About Anne

Portrait of Anne

Second daughter of James II. Born 1665. Succeeded to the crown on the death of William III whose wife, Queen Mary II., pre-deceased him, dying in 1694. Crowned at Westminster April 13th, 1702. Was married to Prince George of Denmark in her eighteenth year, by whom she had thirteen children, all of whom died young. He died six years after the Queen's Accession.

Anne's was the reign of Sarah Jennings, Duchess of Marlborough, whose influence over the Queen was for long paramount; and of her husband, John Churchill, Duke of Marlborough, the greatest Captain of his age, who defeated the armies of France at Blenheim, Ramillies, Oudenarde, and Malplaquet, as great in council as in the field.

The reign also of great statesmen - Harley, St. John (Viscount Bolingbroke), Somers, Godolphin, and Montague; of great masters of literature, Addison, Steele, Swift, Pope, Gay, and the rest; of other representative men, Lord Peterborough among the noteworthy, a general who had "a real genius for war," and helped in Spain to bring victory to the soldiers of the Queen.

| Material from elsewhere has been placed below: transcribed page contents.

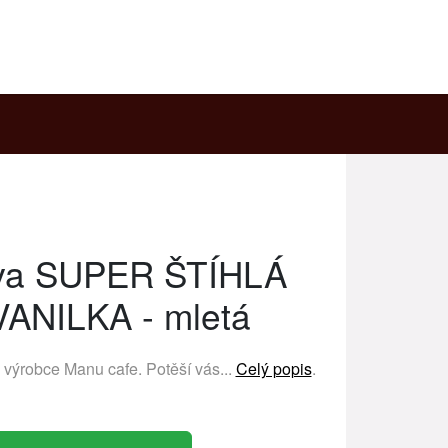
áva SUPER ŠTÍHLÁ
 VANILKA - mletá
ý výrobce
Manu cafe
. Potěší vás...
Celý popis
.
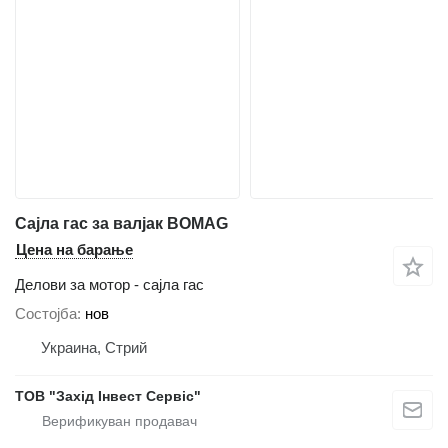
Сајла гас за валјак BOMAG
Цена на барање
Делови за мотор - сајла гас
Состојба
нов
Украина, Стрий
ТОВ "Захід Інвест Сервіс"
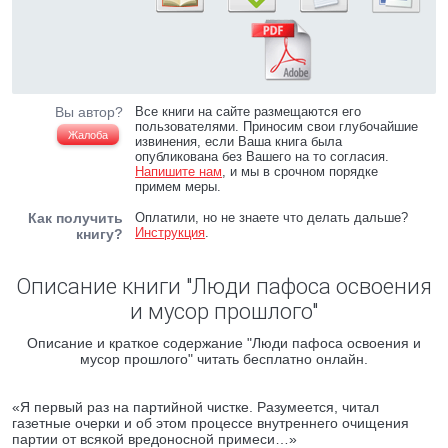
Вы автор?
Все книги на сайте размещаются его
пользователями. Приносим свои глубочайшие
Жалоба
извинения, если Ваша книга была
опубликована без Вашего на то согласия.
Напишите нам
, и мы в срочном порядке
примем меры.
Как получить
Оплатили, но не знаете что делать дальше?
Инструкция
.
книгу?
Описание книги "Люди пафоса освоения
и мусор прошлого"
Описание и краткое содержание "Люди пафоса освоения и
мусор прошлого" читать бесплатно онлайн.
«Я первый раз на партийной чистке. Разумеется, читал
газетные очерки и об этом процессе внутреннего очищения
партии от всякой вредоносной примеси…»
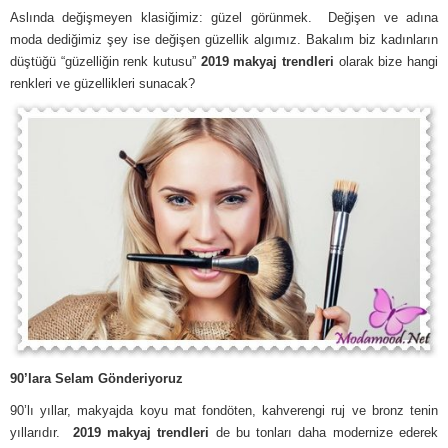
Aslında değişmeyen klasiğimiz: güzel görünmek. Değişen ve adına
moda dediğimiz şey ise değişen güzellik algımız. Bakalım biz kadınların
düştüğü “güzelliğin renk kutusu”
2019 makyaj trendleri
olarak bize hangi
renkleri ve güzellikleri sunacak?
90’lara Selam Gönderiyoruz
90’lı yıllar, makyajda koyu mat fondöten, kahverengi ruj ve bronz tenin
yıllarıdır.
2019 makyaj trendleri
de bu tonları daha modernize ederek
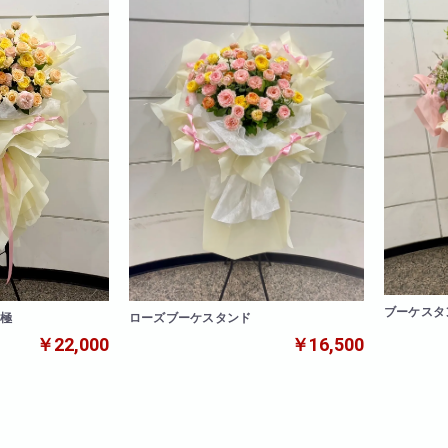
ブーケスタ
ローズブーケスタンド
 極
￥16,500
￥22,000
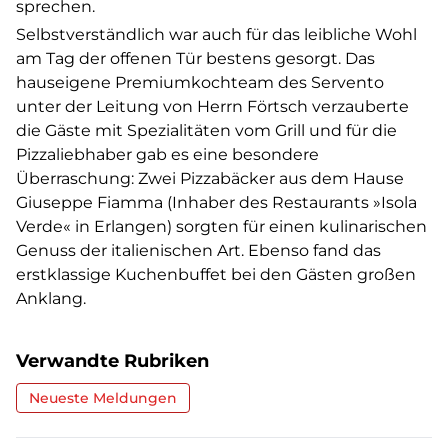
sprechen.
Selbstverständlich war auch für das leibliche Wohl
am Tag der offenen Tür bestens gesorgt. Das
hauseigene Premiumkochteam des Servento
unter der Leitung von Herrn Förtsch verzauberte
die Gäste mit Spezialitäten vom Grill und für die
Pizzaliebhaber gab es eine besondere
Überraschung: Zwei Pizzabäcker aus dem Hause
Giuseppe Fiamma (Inhaber des Restaurants »Isola
Verde« in Erlangen) sorgten für einen kulinarischen
Genuss der italienischen Art. Ebenso fand das
erstklassige Kuchenbuffet bei den Gästen großen
Anklang.
Verwandte Rubriken
Neueste Meldungen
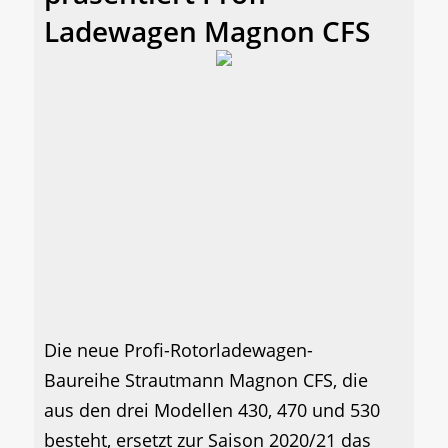
Ladewagen Magnon CFS
Die neue Profi-Rotorladewagen-
Baureihe Strautmann Magnon CFS, die
aus den drei Modellen 430, 470 und 530
besteht, ersetzt zur Saison 2020/21 das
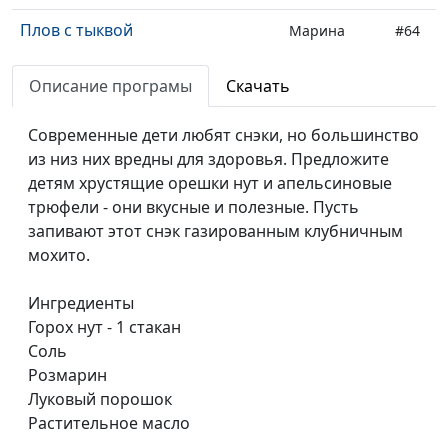
Плов с тыквой
Марина
#64
Кочкарева
Описание програмы
Скачать
Плов с овощами и сырные
Елена Чумак
#63
фрикадельки
Современные дети любят снэки, но большинство
из низ них вредны для здоровья. Предложите
Перец, фаршированный
Марина
#62
детям хрустящие орешки нут и апельсиновые
овощами и грибами, и булгур
Кочкарева
трюфели - они вкусные и полезные. Пусть
Овощи, запеченные в духовке,
Марина
#61
запивают этот снэк газированным клубничным
и паштет из чечевицы с нори
Кочкарева
мохито.
Кята
Марина
#60
Ингредиенты
Кочкарева
Горох нут - 1 стакан
Соль
Картофель, фаршированный
Марина
#59
Розмарин
чечевицей с грибами
Кочкарева
Луковый порошок
Рулет из слоеного теста с
Татьяна
#58
Растительное масло
тыквой
Тимонина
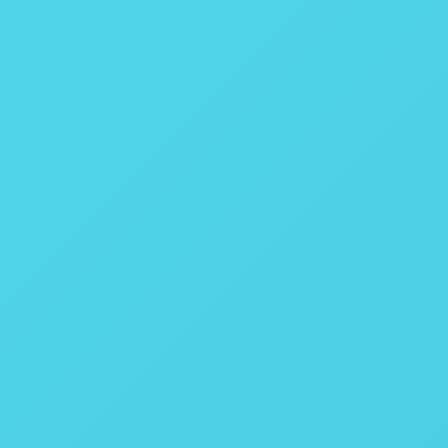
SCMOS
400 - 1000
SCMOS
2184 x 946
CameraLink
100 Hz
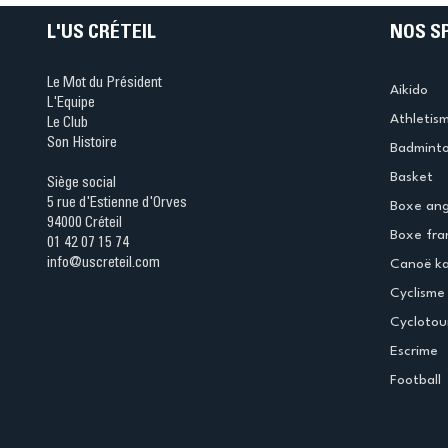
L'US CRÉTEIL
NOS S
Le Mot du Président
Aikido
L'Equipe
Athletis
Le Club
Son Histoire
Badmint
Basket
Siège social
5 rue d'Estienne d'Orves
Boxe ang
94000 Créteil
Boxe fra
01 42 07 15 74
info@uscreteil.com
Canoë k
Cyclisme
Cyclotou
Escrime
Football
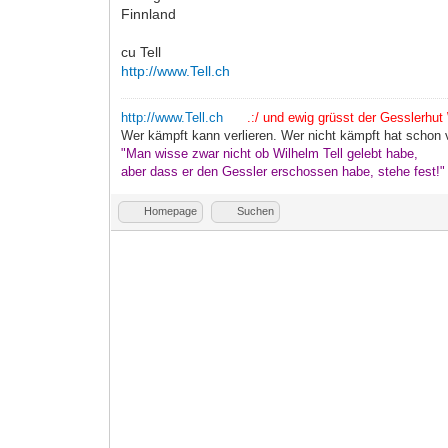
Finnland
cu Tell
http://www.Tell.ch
http://www.Tell.ch
.:/ und ewig grüsst der Gesslerhut \
Wer kämpft kann verlieren. Wer nicht kämpft hat schon v
"Man wisse zwar nicht ob Wilhelm Tell gelebt habe,
aber dass er den Gessler erschossen habe, stehe fest!
Homepage
Suchen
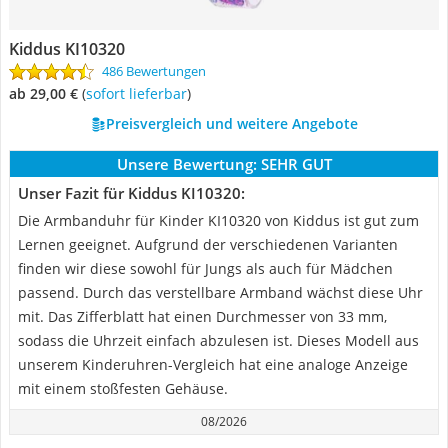
Kiddus KI10320
486 Bewertungen
ab 29,00 €
(
Sofort lieferbar
)
Preisvergleich und weitere Angebote
Unsere Bewertung:
SEHR GUT
Unser Fazit für Kiddus KI10320:
Die Armbanduhr für Kinder KI10320 von Kiddus ist gut zum
Lernen geeignet. Aufgrund der verschiedenen Varianten
finden wir diese sowohl für Jungs als auch für Mädchen
passend. Durch das verstellbare Armband wächst diese Uhr
mit. Das Zifferblatt hat einen Durchmesser von 33 mm,
sodass die Uhrzeit einfach abzulesen ist. Dieses Modell aus
unserem Kinderuhren-Vergleich hat eine analoge Anzeige
mit einem stoßfesten Gehäuse.
08/2026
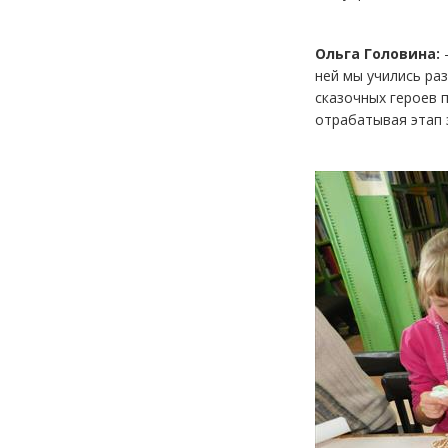
Ольга Головина:
-
ней мы учились ра
сказочных героев п
отрабатывая этап 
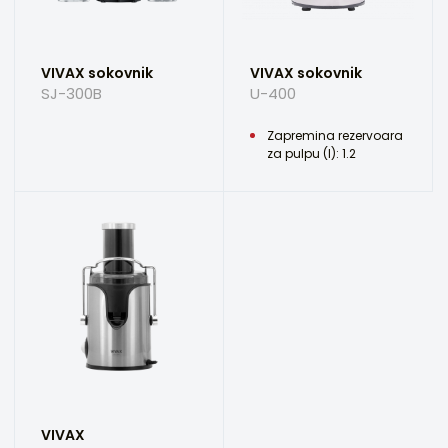
VIVAX sokovnik
VIVAX sokovnik
SJ-300B
U-400
Zapremina rezervoara
za pulpu (l): 1.2
VIVAX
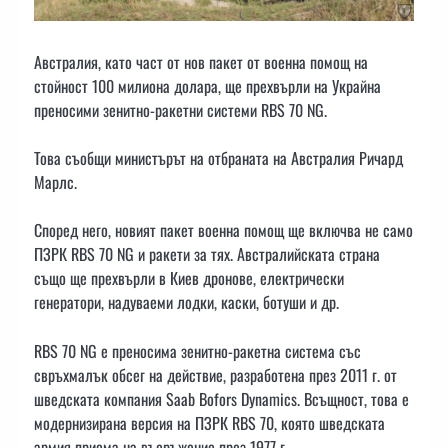
Австралия, като част от нов пакет от военна помощ на
стойност 100 милиона долара, ще прехвърли на Украйна
преносими зенитно-ракетни системи RBS 70 NG.
Това съобщи министърът на отбраната на Австралия Ричард
Марлс.
Според него, новият пакет военна помощ ще включва не само
ПЗРК RBS 70 NG и ракети за тях. Австралийската страна
също ще прехвърли в Киев дронове, електрически
генератори, надуваеми лодки, каски, ботуши и др.
RBS 70 NG е преносима зенитно-ракетна система със
свръхмалък обсег на действие, разработена през 2011 г. от
шведската компания Saab Bofors Dynamics. Всъщност, това е
модернизирана версия на ПЗРК RBS 70, която шведската
армия приема на въоръжение през 1977 г.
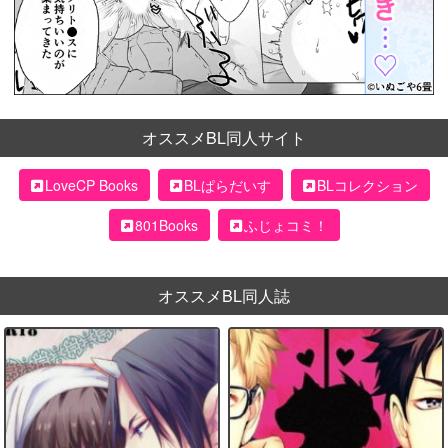
オススメBL同人サイト
LoveCP Books
BLぱらだいす
BLコレクション
801Books
ふじょコミ！
オススメBL同人誌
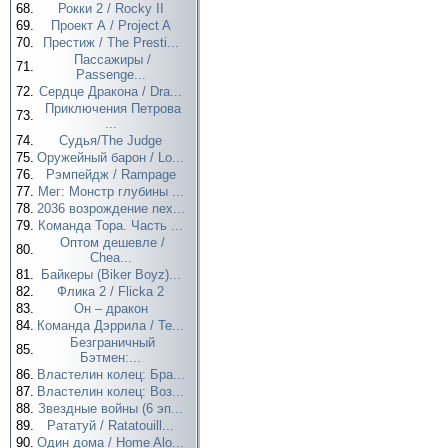
68.
Рокки 2 / Rocky II
69.
Проект А / Project A
70.
Престиж / The Presti...
Пассажиры /
71.
Passenge...
72.
Сердце Дракона / Dra...
Приключения Петрова
73.
...
74.
Судья/The Judge
75.
Оружейный барон / Lo...
76.
Рэмпейдж / Rampage
77.
Мег: Монстр глубины ...
78.
2036 возрождение nex...
79.
Команда Тора. Часть ...
Оптом дешевле /
80.
Chea...
81.
Байкеры (Biker Boyz)...
82.
Флика 2 / Flicka 2
83.
Он – дракон
84.
Команда Дэррила / Te...
Безграничный
85.
Бэтмен:...
86.
Властелин колец: Бра...
87.
Властелин колец: Воз...
88.
Звездные войны (6 эп...
89.
Рататуй / Ratatouill...
90.
Один дома / Home Alo...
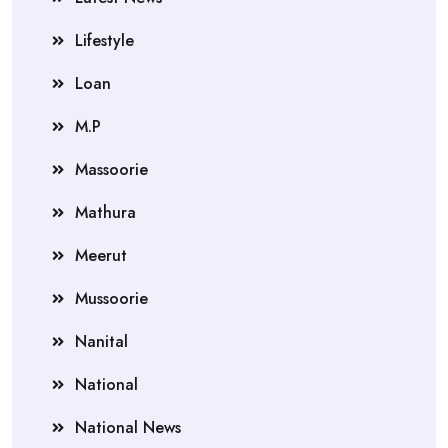
Lifestyle
Loan
M.P
Massoorie
Mathura
Meerut
Mussoorie
Nanital
National
National News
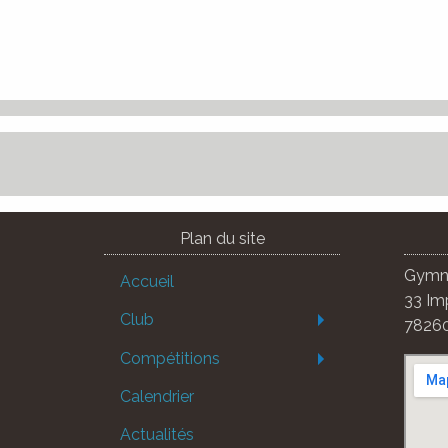
Plan du site
Gymna
Accueil
33 Im
Club
78260
Compétitions
Calendrier
Actualités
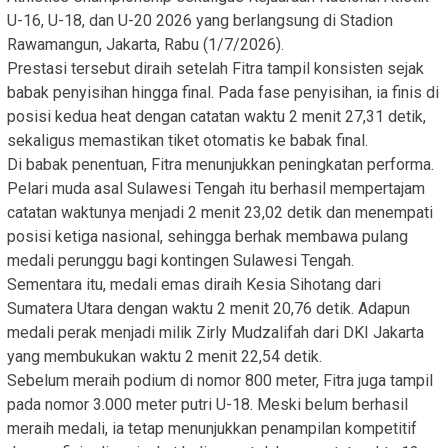
U-16, U-18, dan U-20 2026 yang berlangsung di Stadion
Rawamangun, Jakarta, Rabu (1/7/2026).
Prestasi tersebut diraih setelah Fitra tampil konsisten sejak
babak penyisihan hingga final. Pada fase penyisihan, ia finis di
posisi kedua heat dengan catatan waktu 2 menit 27,31 detik,
sekaligus memastikan tiket otomatis ke babak final.
Di babak penentuan, Fitra menunjukkan peningkatan performa.
Pelari muda asal Sulawesi Tengah itu berhasil mempertajam
catatan waktunya menjadi 2 menit 23,02 detik dan menempati
posisi ketiga nasional, sehingga berhak membawa pulang
medali perunggu bagi kontingen Sulawesi Tengah.
Sementara itu, medali emas diraih Kesia Sihotang dari
Sumatera Utara dengan waktu 2 menit 20,76 detik. Adapun
medali perak menjadi milik Zirly Mudzalifah dari DKI Jakarta
yang membukukan waktu 2 menit 22,54 detik.
Sebelum meraih podium di nomor 800 meter, Fitra juga tampil
pada nomor 3.000 meter putri U-18. Meski belum berhasil
meraih medali, ia tetap menunjukkan penampilan kompetitif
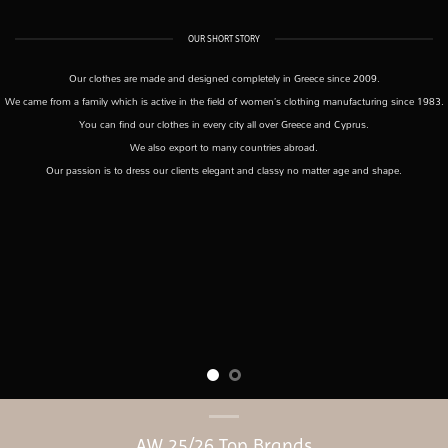
OUR SHORT STORY
Our clothes are made and designed completely in Greece since 2009.
We came from a family which is active in the field of women’s clothing manufacturing since 1983.
You can find our clothes in every city all over Greece and Cyprus.
We also export to many countries abroad.
Our passion is to dress our clients elegant and classy no matter age and shape.
AW 25/26 Top Brands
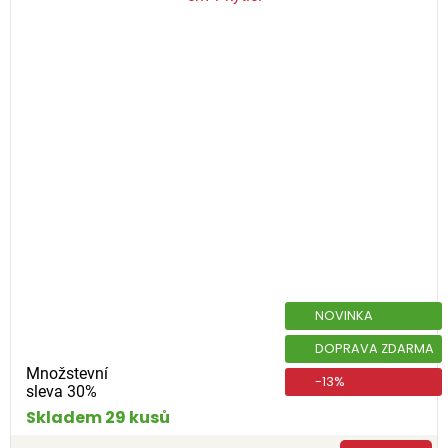
NOVINKA
DOPRAVA ZDARMA
Množstevní
-13%
sleva 30%
Skladem 29 kusů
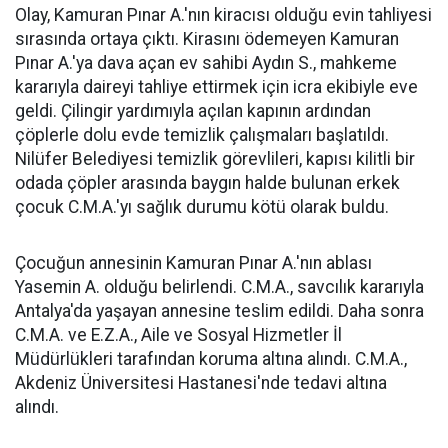
Olay, Kamuran Pınar A.'nın kiracısı olduğu evin tahliyesi
sırasında ortaya çıktı. Kirasını ödemeyen Kamuran
Pınar A.'ya dava açan ev sahibi Aydın S., mahkeme
kararıyla daireyi tahliye ettirmek için icra ekibiyle eve
geldi. Çilingir yardımıyla açılan kapının ardından
çöplerle dolu evde temizlik çalışmaları başlatıldı.
Nilüfer Belediyesi temizlik görevlileri, kapısı kilitli bir
odada çöpler arasında baygın halde bulunan erkek
çocuk C.M.A.'yı sağlık durumu kötü olarak buldu.
Çocuğun annesinin Kamuran Pınar A.'nın ablası
Yasemin A. olduğu belirlendi. C.M.A., savcılık kararıyla
Antalya'da yaşayan annesine teslim edildi. Daha sonra
C.M.A. ve E.Z.A., Aile ve Sosyal Hizmetler İl
Müdürlükleri tarafından koruma altına alındı. C.M.A.,
Akdeniz Üniversitesi Hastanesi'nde tedavi altına
alındı.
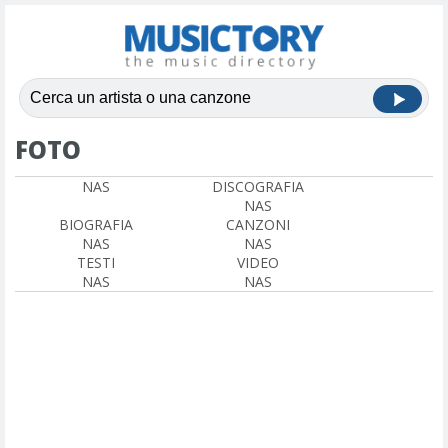
FOTO
NAS
DISCOGRAFIA
NAS
BIOGRAFIA
CANZONI
NAS
NAS
TESTI
VIDEO
NAS
NAS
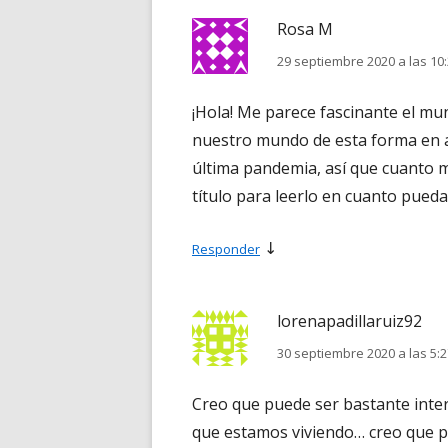
Rosa M
29 septiembre 2020 a las 10
¡Hola! Me parece fascinante el mu
nuestro mundo de esta forma en a
última pandemia, así que cuanto 
título para leerlo en cuanto pued
↓
Responder
lorenapadillaruiz92
30 septiembre 2020 a las 5:
Creo que puede ser bastante inter
que estamos viviendo… creo que p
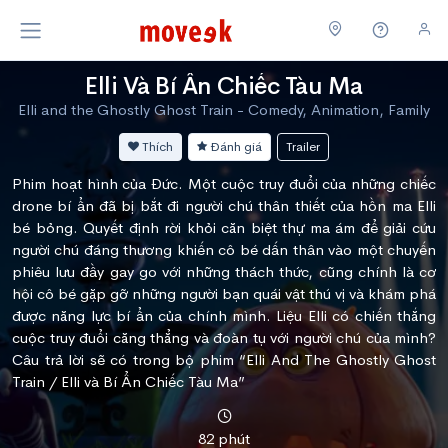
Elli Và Bí Ẩn Chiếc Tàu Ma
Elli and the Ghostly Ghost Train - Comedy, Animation, Family
Thích
Đánh giá
Trailer
Phim hoạt hình của Đức. Một cuộc truy đuổi của những chiếc
drone bí ẩn đã bị bắt đi người chú thân thiết của hồn ma Elli
bé bỏng. Quyết định rời khỏi căn biệt thự ma ám để giải cứu
người chú đáng thương khiến cô bé dấn thân vào một chuyến
phiêu lưu đầy gay go với những thách thức, cũng chính là cơ
hội cô bé gặp gỡ những người bạn quái vật thú vị và khám phá
được năng lực bí ẩn của chính mình. Liệu Elli có chiến thắng
cuộc truy đuổi căng thẳng và đoàn tụ với người chú của mình?
Câu trả lời sẽ có trong bộ phim “Elli And The Ghostly Ghost
Train / Elli và Bí Ẩn Chiếc Tàu Ma”
82 phút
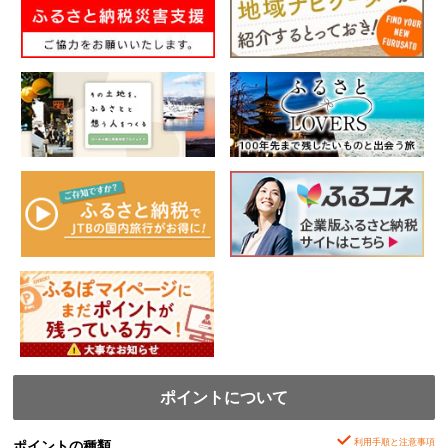
ポイントについて
利用手順と注意事項
ポイントの種類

One event of Anne's reign for ever memorable in History was the final Union of England and Scotland, dating from the year 1706-7, that of the victory of Ramillies. In giving her assent to the Act of Union, Queen Anne said: "I desire and expect from my subjects of both nations, that from hence-forth they act with all possible respect and kindness to one another."

As Great Britain, the nations twain have, ever since Queen Anne's time, been united; the people thus happily joined together being generally referred to as English instead of more correctly British; the one subject of occasional contention remaining to this present day.

"Good Queen Anne" was a common enough distinction conferred on this sovereign in everyday talk in Georgian times. She was "good" in the popular estimation, because in reality she was so: pious, affectionate, amiable, charitable, not very intellectual, and Protestant to the backbone.

The relations existing between herself ("Mrs Morley") and Sarah, the tyrant Duchess of Marlborough ("Mrs. Freeman") have frequently been told, and reveal the weaker side of Queen Anne's character.

She was in truth so gentle, inoffensive, and kind, that she could not fail of being described accurately as a good woman, even though dull. And what more sufficient or higher title?